The pipeline processes the data in the AWS EMR cluster with Spark.
Amazon EMR is the cloud based big data platform for processing vast amounts of data using open source tools such as Apache Spark, Apache Hive, Apache HBase, Apache Flink, Apache Hudi, and Presto. (Source aws.amazon.com)
In this pipeline, I created a Spark-based Transient AWS EMR cluster. The transient EMR cluster terminates automatically once it finishes the job. The cluster performs the job in 3 steps. The written instructions are available in the custom JAR script. Check the custom JAR script in the repository. The 3 steps are mentioned below.
- EMR cluster pulls the sparkProcessingScript.py script. All the processing actions are written down in this python script.
- The cluster read the data from s3 bucket (users_app_big_dataset.csv) and perform all the processing task on it.

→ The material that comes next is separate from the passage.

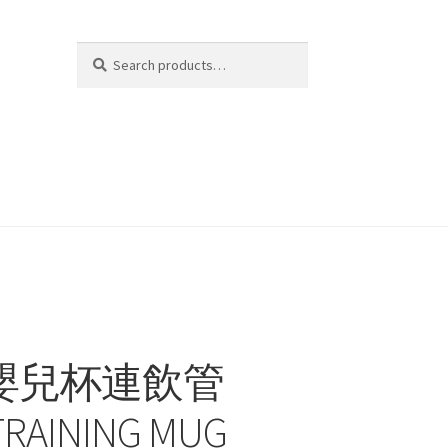
Search
Search
for:
C 嬰兒杯連飲管
TRAINING MUG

- After processing, save the processed data in the S3 Bucket as parquet file.
If you want to play locally without EMR cluster, check sparkProcessingScript.ipynb notebook. You need spark installed in your machine.
In the next part of this pipeline, I will create the dimensional model in the Redshift Data warehouse. I will also implement the redshift spectrum pipeline. The redshift spectrum pipeline will insert and update the data inside the dimensional table and fact table.